The first fifty pages of Special Topics is the (slightly slow-moving) account of Blue's childhood with her peripatetic, widowed academic father, a scholar of revolution and revolt, who drags her across a Lolitian landscape of malled middle America to an endless series of obscure branch campuses (the University of New Mexico at Okush). If there is a serious side to what is a fun and funny novel, it is the theme of coming to realize that your father isn't Superman, a fact one has to grieve, and that one is going to have to move on to other things and other men.
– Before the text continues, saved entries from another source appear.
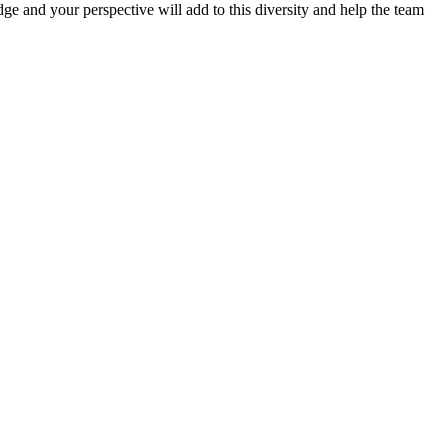
e and your perspective will add to this diversity and help the team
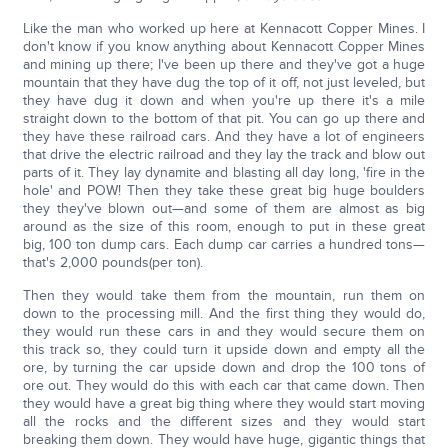
Like the man who worked up here at Kennacott Copper Mines. I
don't know if you know anything about Kennacott Copper Mines
and mining up there; I've been up there and they've got a huge
mountain that they have dug the top of it off, not just leveled, but
they have dug it down and when you're up there it's a mile
straight down to the bottom of that pit. You can go up there and
they have these railroad cars. And they have a lot of engineers
that drive the electric railroad and they lay the track and blow out
parts of it. They lay dynamite and blasting all day long, 'fire in the
hole' and POW! Then they take these great big huge boulders
they they've blown out—and some of them are almost as big
around as the size of this room, enough to put in these great
big, 100 ton dump cars. Each dump car carries a hundred tons—
that's 2,000 pounds(per ton).
Then they would take them from the mountain, run them on
down to the processing mill. And the first thing they would do,
they would run these cars in and they would secure them on
this track so, they could turn it upside down and empty all the
ore, by turning the car upside down and drop the 100 tons of
ore out. They would do this with each car that came down. Then
they would have a great big thing where they would start moving
all the rocks and the different sizes and they would start
breaking them down. They would have huge, gigantic things that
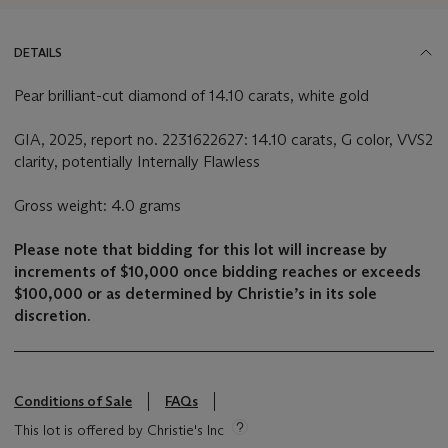
DETAILS
Pear brilliant-cut diamond of 14.10 carats, white gold
GIA, 2025, report no. 2231622627: 14.10 carats, G color, VVS2
clarity, potentially Internally Flawless
Gross weight: 4.0 grams
Please note that bidding for this lot will increase by
increments of $10,000 once bidding reaches or exceeds
$100,000 or as determined by Christie’s in its sole
discretion.
Conditions of Sale
FAQs
This lot is offered by Christie's Inc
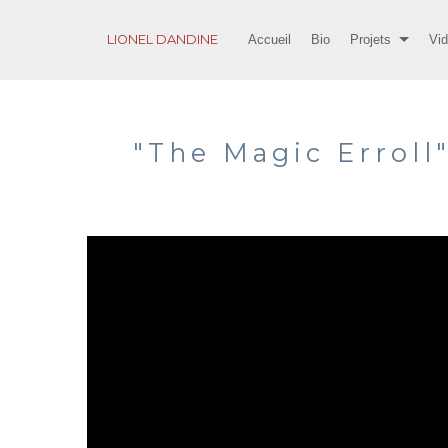
LIONEL DANDINE
Accueil
Bio
Projets
Vi
"The Magic Erroll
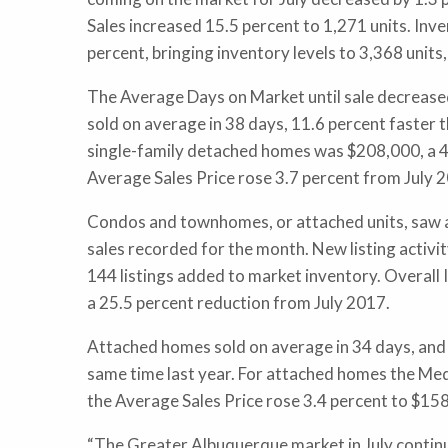
Sales increased 15.5 percent to 1,271 units. Inv
percent, bringing inventory levels to 3,368 unit
The Average Days on Market until sale decrease
sold on average in 38 days, 11.6 percent faster t
single-family detached homes was $208,000, a 4.
Average Sales Price rose 3.7 percent from July
Condos and townhomes, or attached units, saw a 
sales recorded for the month. New listing activit
144 listings added to market inventory. Overall 
a 25.5 percent reduction from July 2017.
Attached homes sold on average in 34 days, and 
same time last year. For attached homes the Med
the Average Sales Price rose 3.4 percent to $1
“The Greater Albuquerque market in July continu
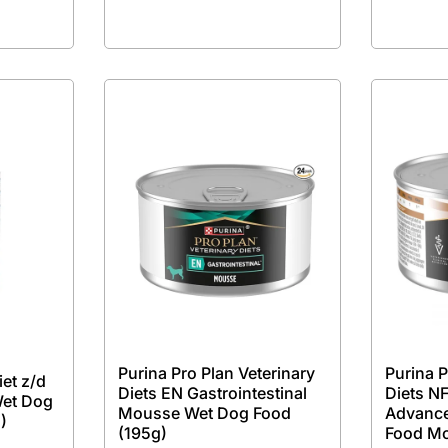
Purina Pro Plan Veterinary
Purina P
iet z/d
Diets EN Gastrointestinal
Diets NF
Wet Dog
Mousse Wet Dog Food
Advance
)
(195g)
Food M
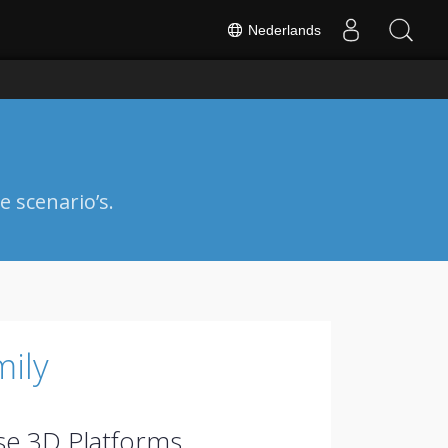
Nederlands
 scenario’s.
ily
se.3D Platforms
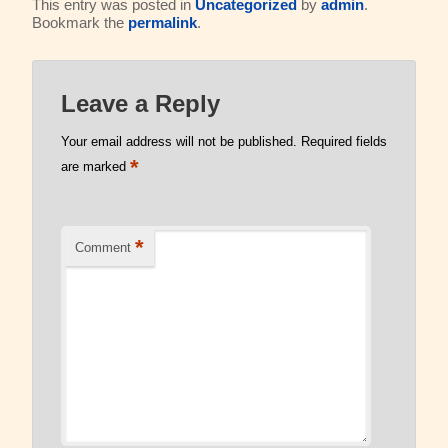
This entry was posted in
Uncategorized
by
admin
.
Bookmark the
permalink
.
Read Our Blog
Leave a Reply
Your email address will not be published.
Required fields
*
are marked
*
Comment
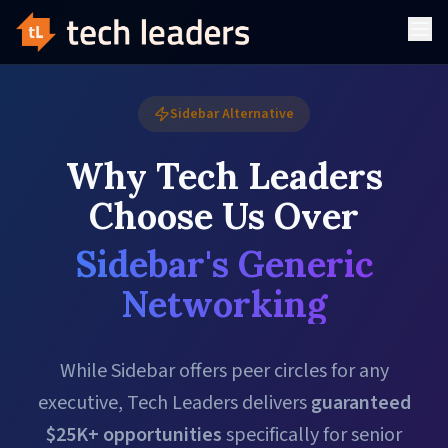
Sidebar Alternative
Why Tech Leaders
Choose Us Over
Sidebar's Generic
Networking
While Sidebar offers peer circles for any
executive, Tech Leaders delivers
guaranteed
$25K+ opportunities
specifically for senior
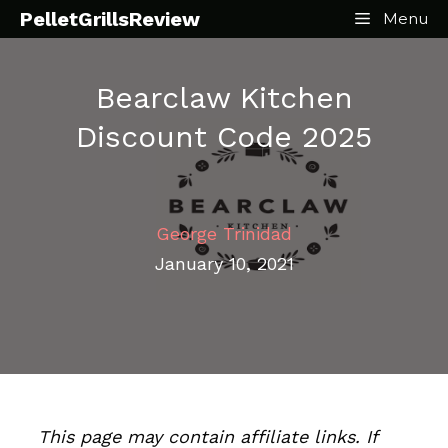
Skip
PelletGrillsReview
Menu
to
content
Bearclaw Kitchen
Discount Code 2025
George Trinidad
January 10, 2021
This page may contain affiliate links. If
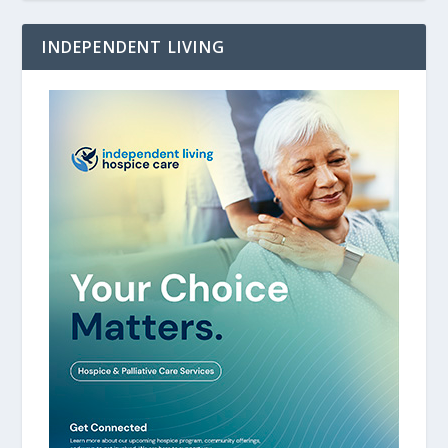
INDEPENDENT LIVING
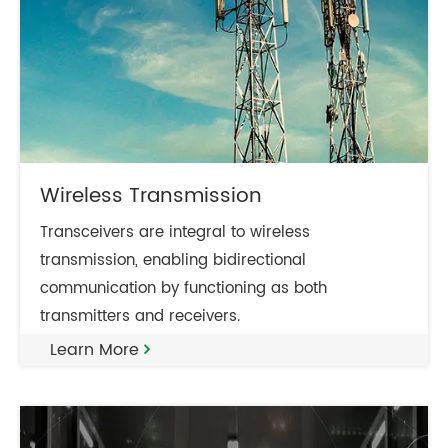
Wireless Transmission
Transceivers are integral to wireless
transmission, enabling bidirectional
communication by functioning as both
transmitters and receivers.
Learn More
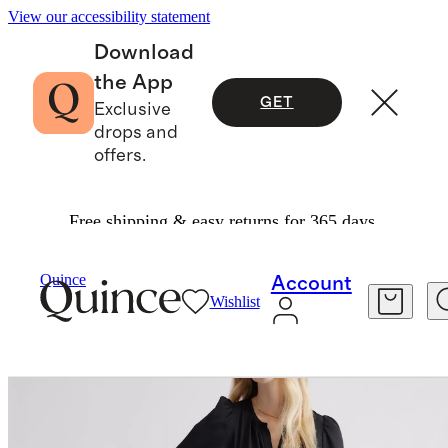
View our accessibility statement
Download
the App
GET
Exclusive
drops and
offers.
Free shipping & easy returns for 365 days.
Dresses & Jumpsuits
/
Quince
Account
Wishlist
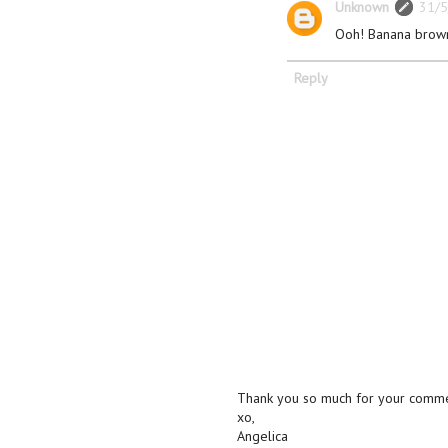
Unknown
31/5
Ooh! Banana brow
Reply
Thank you so much for your commen
xo,
Angelica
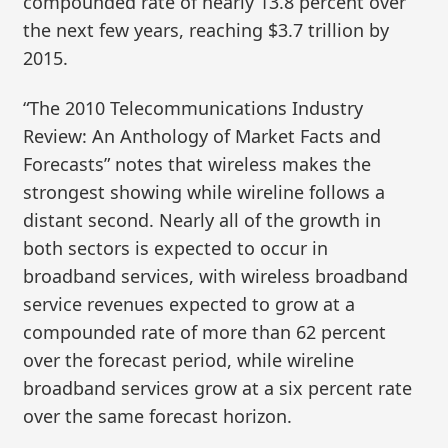
compounded rate of nearly 13.8 percent over
the next few years, reaching $3.7 trillion by
2015.
“The 2010 Telecommunications Industry
Review: An Anthology of Market Facts and
Forecasts” notes that wireless makes the
strongest showing while wireline follows a
distant second. Nearly all of the growth in
both sectors is expected to occur in
broadband services, with wireless broadband
service revenues expected to grow at a
compounded rate of more than 62 percent
over the forecast period, while wireline
broadband services grow at a six percent rate
over the same forecast horizon.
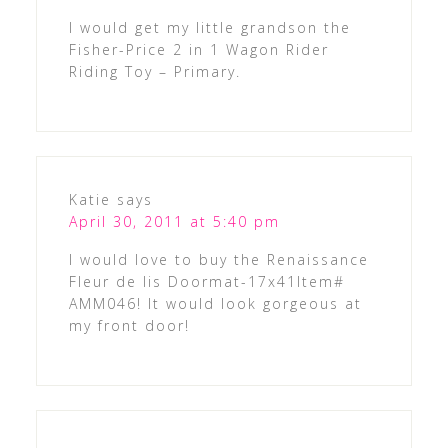
I would get my little grandson the
Fisher-Price 2 in 1 Wagon Rider
Riding Toy – Primary.
Katie
says
April 30, 2011 at 5:40 pm
I would love to buy the Renaissance
Fleur de lis Doormat-17x41Item#
AMM046! It would look gorgeous at
my front door!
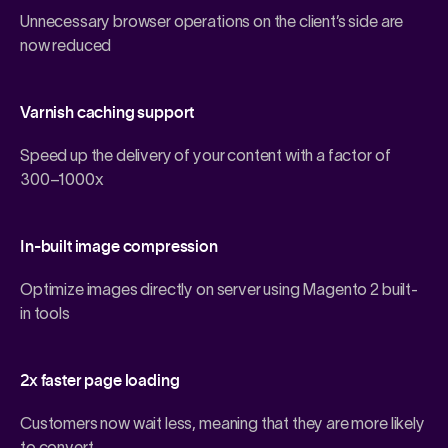
Unnecessary browser operations on the client’s side are
now reduced
Varnish caching support
Speed up the delivery of your content with a factor of
300–1000x
In-built image compression
Optimize images directly on server using
Magento 2
built-
in tools
2x faster page loading
Customers now wait less, meaning that they are more likely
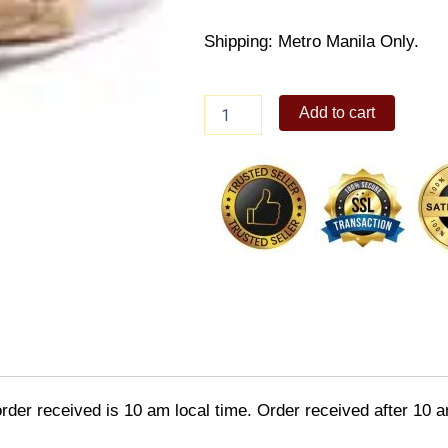
Shipping: Metro Manila Only.
kennys
Add to cart
Cold
Chunky
Tuna
Sandwich
quantity
order received is 10 am local time. Order received after 10 a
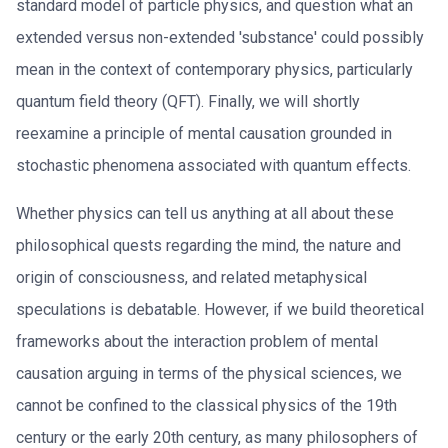
standard model of particle physics, and question what an
extended versus non-extended 'substance' could possibly
mean in the context of contemporary physics, particularly
quantum field theory (QFT). Finally, we will shortly
reexamine a principle of mental causation grounded in
stochastic phenomena associated with quantum effects.
Whether physics can tell us anything at all about these
philosophical quests regarding the mind, the nature and
origin of consciousness, and related metaphysical
speculations is debatable. However, if we build theoretical
frameworks about the interaction problem of mental
causation arguing in terms of the physical sciences, we
cannot be confined to the classical physics of the 19th
century or the early 20th century, as many philosophers of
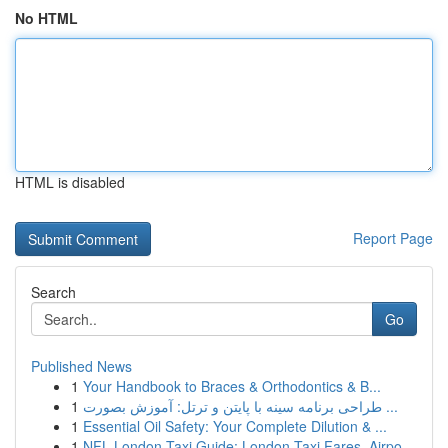
No HTML
HTML is disabled
Report Page
Search
Go
Published News
1
Your Handbook to Braces & Orthodontics & B...
1
طراحی برنامه سینه با پایتن و ترتل: آموزش بصورت ...
1
Essential Oil Safety: Your Complete Dilution & ...
1
NFL London Taxi Guide: London Taxi Fares, Airpo...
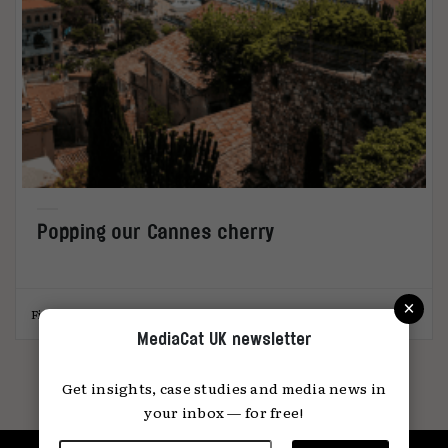
Popping our Cannes cherry
×
Fi Case
26.06.2024
MediaCat UK newsletter
Get insights, case studies and media news in
your inbox — for free!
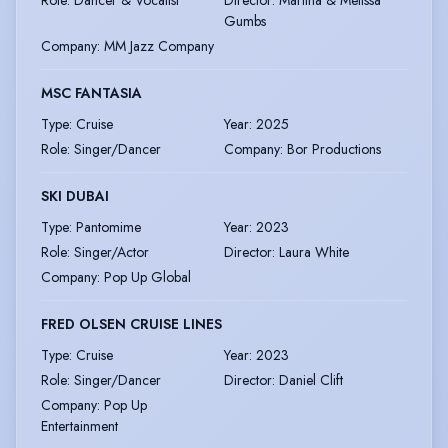
Role
:
Dancer & Vocalist
Director
:
Martina & Melissa
Gumbs
Company
:
MM Jazz Company
MSC FANTASIA
Type
:
Cruise
Year
:
2025
Role
:
Singer/Dancer
Company
:
Bor Productions
SKI DUBAI
Type
:
Pantomime
Year
:
2023
Role
:
Singer/Actor
Director
:
Laura White
Company
:
Pop Up Global
FRED OLSEN CRUISE LINES
Type
:
Cruise
Year
:
2023
Role
:
Singer/Dancer
Director
:
Daniel Clift
Company
:
Pop Up
Entertainment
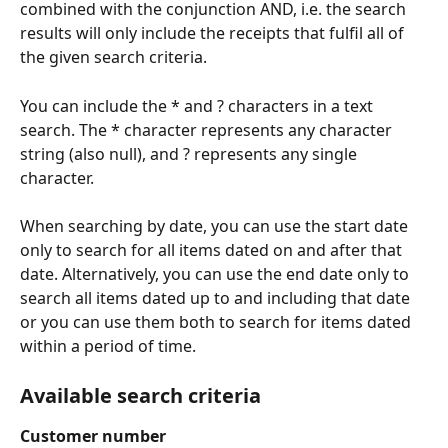
combined with the conjunction AND, i.e. the search 
results will only include the receipts that fulfil all of 
the given search criteria.
You can include the * and ? characters in a text 
search. The * character represents any character 
string (also null), and ? represents any single 
character.
When searching by date, you can use the start date 
only to search for all items dated on and after that 
date. Alternatively, you can use the end date only to 
search all items dated up to and including that date 
or you can use them both to search for items dated 
within a period of time.
Available search criteria
Customer number 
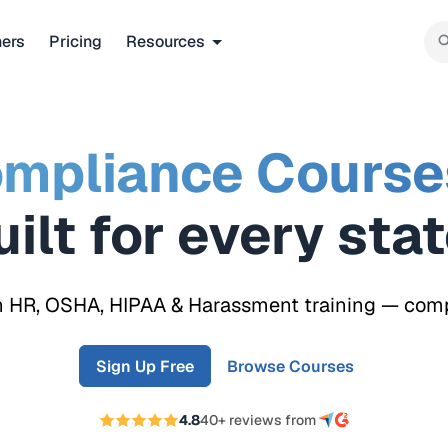
ners
Pricing
Resources
mpliance Course
Built for every
re
n HR, OSHA, HIPAA & Harassment training — compli
Sign Up Free
Browse Courses
4.8
40+ reviews from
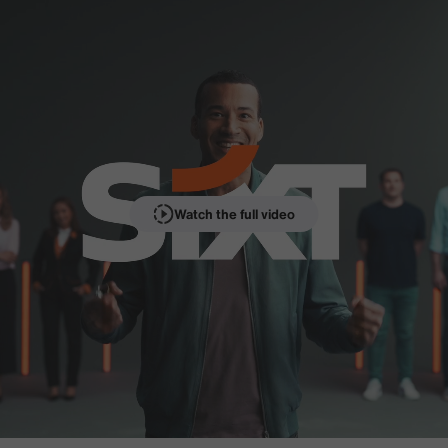
Watch the full video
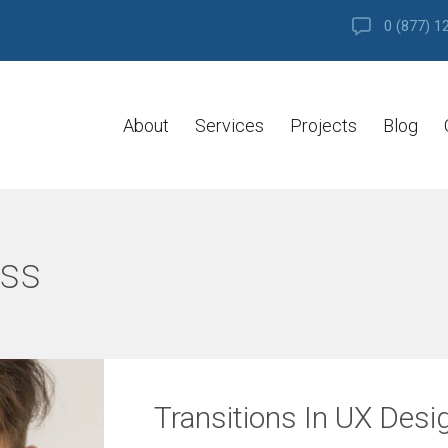
0 (877) 1
About
Services
Projects
Blog
ss
Transitions In UX Desi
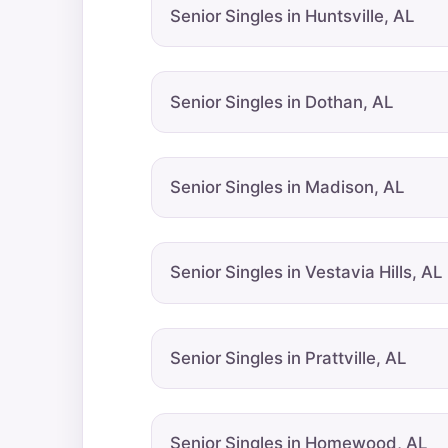
Senior Singles in Huntsville, AL
Senior Singles in Dothan, AL
Senior Singles in Madison, AL
Senior Singles in Vestavia Hills, AL
Senior Singles in Prattville, AL
Senior Singles in Homewood, AL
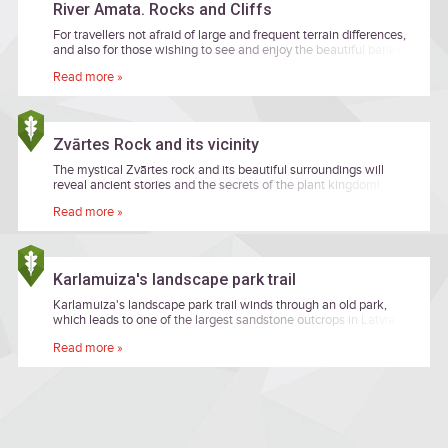
River Amata. Rocks and Cliffs
For travellers not afraid of large and frequent terrain differences,
and also for those wishing to see and enjoy the beautiful banks
of primeval valley of the River Amata while heading along
Read more »
remote forest paths.
Zvārtes Rock and its vicinity
The mystical Zvārtes rock and its beautiful surroundings will
reveal ancient stories and the secrets of the plant kingdom!
Read more »
Karlamuiza's landscape park trail
Karlamuiza's landscape park trail winds through an old park,
which leads to one of the largest sandstone outcrops in Latvia –
the Ainavu precipice.
Read more »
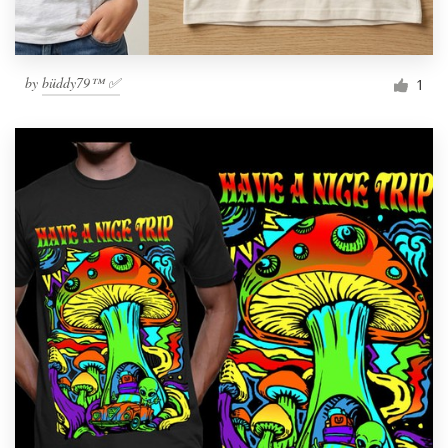
by
büddy79™ ✅
1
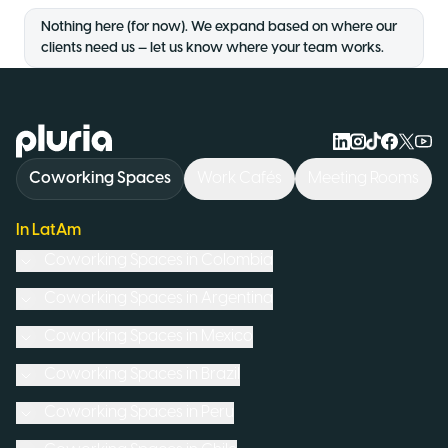
Nothing here (for now). We expand based on where our
clients need us — let us know where your team works.
Logo Pluria
Coworking Spaces
Work Cafés
Meeting Rooms
In LatAm
Coworking Spaces in
Colombia
Coworking Spaces in
Argentina
Coworking Spaces in
Mexico
Coworking Spaces in
Brazil
Coworking Spaces in
Peru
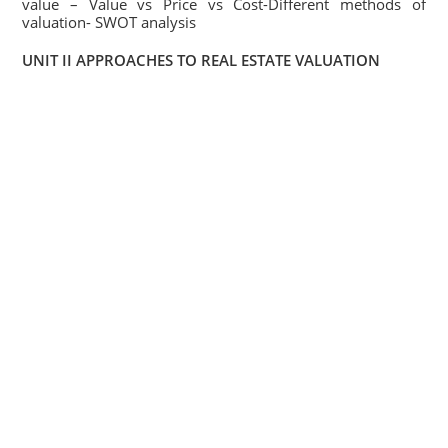
value – Value vs Price vs Cost-Different methods of
valuation- SWOT analysis
UNIT II APPROACHES TO REAL ESTATE VALUATION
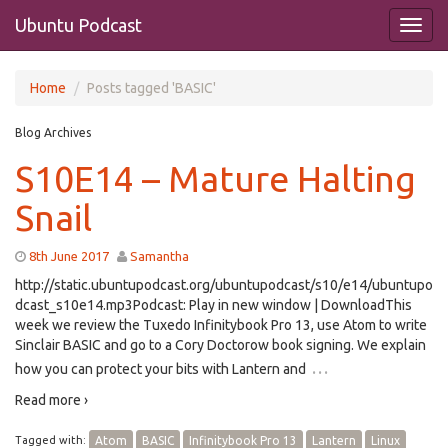
Ubuntu Podcast
Home
Posts tagged 'BASIC'
Blog Archives
S10E14 – Mature Halting
Snail
8th June 2017
Samantha
http://static.ubuntupodcast.org/ubuntupodcast/s10/e14/ubuntupo
dcast_s10e14.mp3Podcast: Play in new window | DownloadThis
week we review the Tuxedo Infinitybook Pro 13, use Atom to write
Sinclair BASIC and go to a Cory Doctorow book signing. We explain
…
how you can protect your bits with Lantern and
Read more ›
Tagged with:
Atom
BASIC
Infinitybook Pro 13
Lantern
Linux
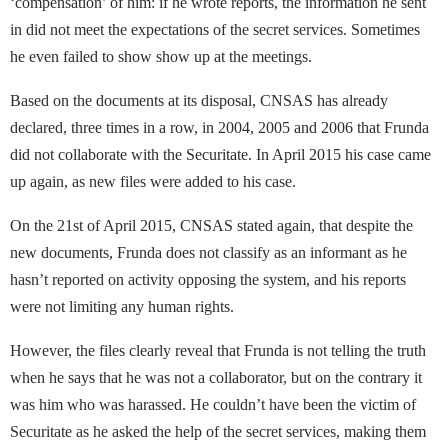
‘compensation’ of him: if he wrote reports, the information he sent
in did not meet the expectations of the secret services. Sometimes
he even failed to show show up at the meetings.
Based on the documents at its disposal, CNSAS has already
declared, three times in a row, in 2004, 2005 and 2006 that Frunda
did not collaborate with the Securitate. In April 2015 his case came
up again, as new files were added to his case.
On the 21st of April 2015, CNSAS stated again, that despite the
new documents, Frunda does not classify as an informant as he
hasn’t reported on activity opposing the system, and his reports
were not limiting any human rights.
However, the files clearly reveal that Frunda is not telling the truth
when he says that he was not a collaborator, but on the contrary it
was him who was harassed. He couldn’t have been the victim of
Securitate as he asked the help of the secret services, making them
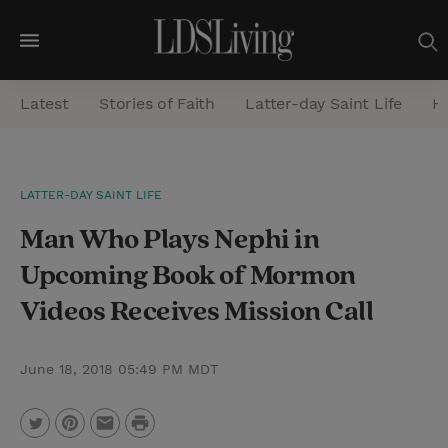
M
e
Latest
Stories of Faith
Latter-day Saint Life
He
n
u
S
LATTER-DAY SAINT LIFE
e
Man Who Plays Nephi in
a
r
Upcoming Book of Mormon
c
Videos Receives Mission Call
h
June 18, 2018 05:49 PM MDT
P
In this case we have a full-blown, grandiose, self-pitying teenage fantasy along those lines, as Dad slowly emerges as an essentially angry character, not what he seems, and even something of a monster, and Blue's transition to college and adulthood is literally his abandonment of her.

Along about the middle of this 514-page novel we also find ourselves in the middle of a fine, page-turning murder mystery, on which frame we are treated to a big helping of idiomatic, post-ironic, slacker teenage culture critique, commuting between CSI:Miami and Moliere, between K-Mart and La Scala.

I have to mention here another novel with uncanny similarities (no, not that uncanny!), and also well worth reading, Donna Tartt's The Secret History (1992). Both novels are written by young Southern women who have gone up North for exceptionally fancy educations, Quentin Compson-style, both are centered on tight-knit groups of highly charismatic and transgressive student friends (Tartt's is the dangerously precocious Ancient Greek class at a Bennington College stand-in), both use the plot devices of murder and suspicion thereof, both are ultimately moralistic Bildungsromans, both are very hip and funny, both are very, very good. I pray for nothing but success for both of these writers in the future (Tartt has written a well-received second novel).